In any disabled patient it is important not to assume that the condition is permanent. The team must encourage activity and rehabilitation. Healthcare must be on the lookout for further ailments. Older patients are not stable, and develop multiple problems.

Other issues in relation to the elderly:

  • Prisoners seem to be older than their years in health terms as a whole
  • Depression is more common in elderly prisoners and is often under-treated
  • Defining disability needs special care in prisoners; but ensuring it is in line with the DDA
  • Discharge planning is even more complex, with special medical and housing needs.
  • Dementia can be missed in prisons, as such patients can function well in an institution; which increases their problems when they are released
  • The Prison Service does not have a consistent policy on early release of the terminal patient.  Some patients may even wish to die in prison, with adequate services, or nearby at the new facilities of The Hospice of St. Francis.  Archway has visited there recently and we have discussed these issues with the Director, Dr Ros Taylor.

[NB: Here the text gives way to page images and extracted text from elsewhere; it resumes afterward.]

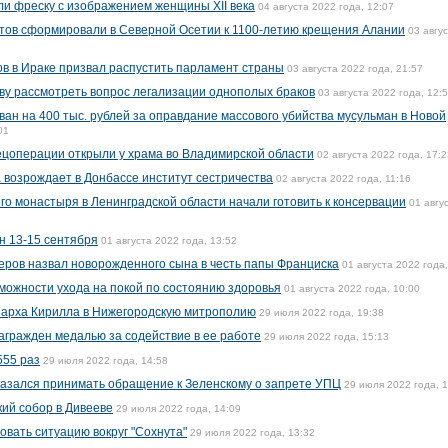
и фреску с изображением женщины XII века
04 августа 2022 года, 12:07
утов сформировали в Северной Осетии к 1100-летию крещения Алании
03 авгу
в в Ираке призвал распустить парламент страны
03 августа 2022 года, 21:57
ву рассмотреть вопрос легализации однополых браков
03 августа 2022 года, 12:
н на 400 тыс. рублей за оправдание массового убийства мусульман в Новой
01
пецоперации открыли у храма во Владимирской области
02 августа 2022 года, 17:2
 возрождает в Донбассе институт сестричества
02 августа 2022 года, 11:16
го монастыря в Ленинградской области начали готовить к консервации
01 авгу
н 13-15 сентября
01 августа 2022 года, 13:52
еров назвал новорожденного сына в честь папы Франциска
01 августа 2022 года,
можности ухода на покой по состоянию здоровья
01 августа 2022 года, 10:00
иарха Кирилла в Нижегородскую митрополию
29 июля 2022 года, 19:38
агражден медалью за содействие в ее работе
29 июля 2022 года, 15:13
555 раз
29 июля 2022 года, 14:58
казался принимать обращение к Зеленскому о запрете УПЦ
29 июля 2022 года, 
ий собор в Дивееве
29 июля 2022 года, 14:09
овать ситуацию вокруг "Сохнута"
29 июля 2022 года, 13:32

  • Healthcare can engage the wings to identify these patients and to ensure patient-centred facilities are provided.  To that end, Social Service assessments can be arranged.
  • Access to suitable aids for blind and deaf prisoners is required
  • Clothing, bedding and other regime issues - are chits needed? 
  • Adequate access for bathing arrangements and showers
  • Prison Regime issues differentiating disabled patients
  • There were also prison pay and retirement problems, with different practices in different prisons.